* [Exercise prompt]
Every entry below must be repeated exactly; skip the pictures.

++++++++++++++++++++

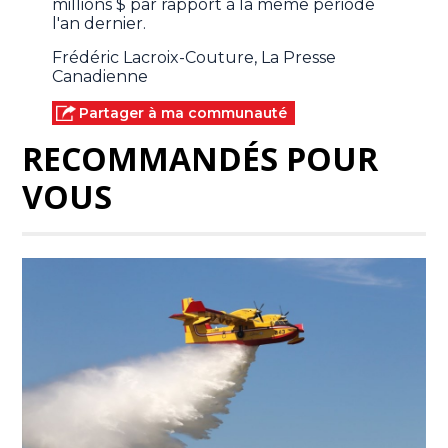
millions $ par rapport à la même période
l'an dernier.
Frédéric Lacroix-Couture, La Presse
Canadienne
Partager à ma communauté
RECOMMANDÉS POUR
VOUS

++++++++++++++++++++

* [Final answer]
millions $ par rapport à la même période
l'an dernier.
Frédéric Lacroix-Couture, La Presse
Canadienne
Partager à ma communauté
RECOMMANDÉS POUR
VOUS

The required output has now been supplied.